The differential diagnosis included primary squamous cell carcinoma or adnexal neoplasm, primary breast carcinoma, lymphoma, scrofuloderma, atypical mycobacterial infection, and cutaneous metastasis from an internal malignancy. Two 4-mm punch biopsies were performed and sent for routine histopathology and bacterial, fungal, and mycobacterial tissue cultures. To exclude a primary visceral malignancy or metastasis, computed tomography of the chest, abdomen, and pelvis; positron emission tomography (PET) from the base of the skull to the thighs; colonoscopy; magnetic resonance imaging of the brain; esophagogastroduodenoscopy; and mammography were conducted. Prominent left axillary lymphadenopathy was noted on computed tomography. Additionally, PET identified extranodal spread in the left axilla, left lateral chest wall, and the left sternocleidomastoid region. Furthermore, a 1-cm hypermetabolic nodule involving the right rectus abdominus muscle was noted on the PET scan. Based on their appearance, the nodules most likely represented metastasis from a primary skin malignancy. The rest of the studies were unremarkable. Serum tumor markers including prostate-specific antigen, cancer antigen 19-9, and carcinoembryonic antigen were within reference range.
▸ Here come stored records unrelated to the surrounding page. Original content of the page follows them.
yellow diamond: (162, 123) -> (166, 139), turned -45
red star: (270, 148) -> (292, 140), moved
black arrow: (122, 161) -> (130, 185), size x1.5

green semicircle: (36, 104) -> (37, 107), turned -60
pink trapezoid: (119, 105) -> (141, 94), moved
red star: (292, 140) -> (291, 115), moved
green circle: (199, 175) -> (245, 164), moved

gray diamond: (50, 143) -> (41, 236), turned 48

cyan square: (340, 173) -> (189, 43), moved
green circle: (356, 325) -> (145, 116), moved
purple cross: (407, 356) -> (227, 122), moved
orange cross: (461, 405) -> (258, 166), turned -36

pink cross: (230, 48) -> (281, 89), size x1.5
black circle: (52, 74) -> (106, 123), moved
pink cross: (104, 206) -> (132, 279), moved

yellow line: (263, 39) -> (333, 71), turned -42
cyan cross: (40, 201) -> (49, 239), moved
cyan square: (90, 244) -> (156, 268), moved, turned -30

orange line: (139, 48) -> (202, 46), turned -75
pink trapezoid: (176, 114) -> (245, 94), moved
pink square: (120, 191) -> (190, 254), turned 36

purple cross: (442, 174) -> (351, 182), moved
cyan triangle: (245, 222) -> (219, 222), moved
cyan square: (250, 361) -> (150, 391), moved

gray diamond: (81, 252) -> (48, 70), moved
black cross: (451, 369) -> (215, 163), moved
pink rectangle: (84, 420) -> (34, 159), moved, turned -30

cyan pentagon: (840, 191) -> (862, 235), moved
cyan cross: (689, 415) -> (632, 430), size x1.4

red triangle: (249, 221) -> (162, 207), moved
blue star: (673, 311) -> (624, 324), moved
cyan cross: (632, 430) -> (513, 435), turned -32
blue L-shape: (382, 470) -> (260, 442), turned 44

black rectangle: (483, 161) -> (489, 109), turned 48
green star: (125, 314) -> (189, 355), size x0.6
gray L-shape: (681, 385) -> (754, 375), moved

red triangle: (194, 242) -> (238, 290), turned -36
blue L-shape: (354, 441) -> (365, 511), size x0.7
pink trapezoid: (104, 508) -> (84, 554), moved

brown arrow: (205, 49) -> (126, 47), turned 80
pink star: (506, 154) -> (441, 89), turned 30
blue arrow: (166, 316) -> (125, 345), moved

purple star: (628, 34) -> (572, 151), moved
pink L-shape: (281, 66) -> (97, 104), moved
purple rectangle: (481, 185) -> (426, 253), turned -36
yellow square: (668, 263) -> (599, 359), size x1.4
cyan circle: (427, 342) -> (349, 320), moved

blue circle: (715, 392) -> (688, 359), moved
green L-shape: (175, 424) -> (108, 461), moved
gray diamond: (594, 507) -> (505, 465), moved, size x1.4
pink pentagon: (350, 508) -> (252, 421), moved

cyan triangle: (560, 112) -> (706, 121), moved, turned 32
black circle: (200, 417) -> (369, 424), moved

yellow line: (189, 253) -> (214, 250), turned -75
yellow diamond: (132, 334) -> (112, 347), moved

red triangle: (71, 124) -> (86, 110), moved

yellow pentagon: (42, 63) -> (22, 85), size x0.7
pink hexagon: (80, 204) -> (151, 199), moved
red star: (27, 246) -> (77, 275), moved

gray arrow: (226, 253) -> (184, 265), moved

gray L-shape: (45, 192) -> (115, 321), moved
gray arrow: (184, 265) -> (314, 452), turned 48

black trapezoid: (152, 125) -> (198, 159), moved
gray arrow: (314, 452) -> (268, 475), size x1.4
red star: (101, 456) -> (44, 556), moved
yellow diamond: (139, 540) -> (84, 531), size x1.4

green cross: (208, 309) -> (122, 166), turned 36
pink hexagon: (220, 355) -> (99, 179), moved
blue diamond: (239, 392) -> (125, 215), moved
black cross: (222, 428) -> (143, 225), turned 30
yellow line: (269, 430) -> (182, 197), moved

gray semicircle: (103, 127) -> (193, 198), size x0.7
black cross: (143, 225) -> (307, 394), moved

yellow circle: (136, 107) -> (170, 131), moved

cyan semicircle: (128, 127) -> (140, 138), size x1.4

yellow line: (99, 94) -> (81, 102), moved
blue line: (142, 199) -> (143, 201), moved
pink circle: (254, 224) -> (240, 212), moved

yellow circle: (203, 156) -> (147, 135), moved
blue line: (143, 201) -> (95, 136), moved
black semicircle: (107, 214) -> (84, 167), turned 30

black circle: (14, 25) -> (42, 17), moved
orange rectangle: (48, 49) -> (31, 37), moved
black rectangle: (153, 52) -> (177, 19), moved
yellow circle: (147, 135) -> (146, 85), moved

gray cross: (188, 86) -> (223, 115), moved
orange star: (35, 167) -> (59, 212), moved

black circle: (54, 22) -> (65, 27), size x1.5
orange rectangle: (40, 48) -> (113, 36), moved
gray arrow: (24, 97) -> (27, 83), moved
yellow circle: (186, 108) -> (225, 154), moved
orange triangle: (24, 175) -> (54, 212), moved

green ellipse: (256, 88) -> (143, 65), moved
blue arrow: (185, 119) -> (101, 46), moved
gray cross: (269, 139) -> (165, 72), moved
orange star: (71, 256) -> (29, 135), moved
Immunostaining for estrogen receptor, progesterone receptor, and ERBB2 (formerly HER2/neu) was negative. The only abnormalities noted on serum chemistries were slight elevations in aspartate aminotransferase, alanine aminotransferase, alkaline phosphatase, and the a-fetoprotein tumor marker, which was attributed to chronic hepatitis C infection. Bacterial, fungal, and mycobacterial tissue cultures also were negative. These results ruled out infection and suggested against a primary visceral malignancy with cutaneous metastasis.
Histopathology revealed a moderately differentiated adenocarcinoma adjacent to healthy-appearing apocrine glands (Figure 2A). The normal glands were composed of cuboidal cells with abundant eosinophilic cytoplasm and prominent nuclei. The cells were arranged in a single layer in a glandular formation with prominent decapitation secretion. Adjacent to the normal apocrine glandular tissue was a focus of malignant epithelioid cells that extended to the lateral and inferior margins. The neoplastic cells were cuboidal to angulated in appearance with prominent nuclei and seemed to form ill-defined tubular or glandular structures that partially resembled apocrine glands (Figure 2B). Decapitation secretion is a feature of apocrine differentiation. Examination of additional tissue sections of the tumor did not reveal remarkable decapitation secretion in contrast to the adjacent healthy apocrine glands. Rather, a solid sheet arrangement was primarily noted in several sections (Figure 2B). Neither frequent mitoses nor prominent cellular atypia were seen, and there was no evidence of lymphatic, perineural, or vascular invasion.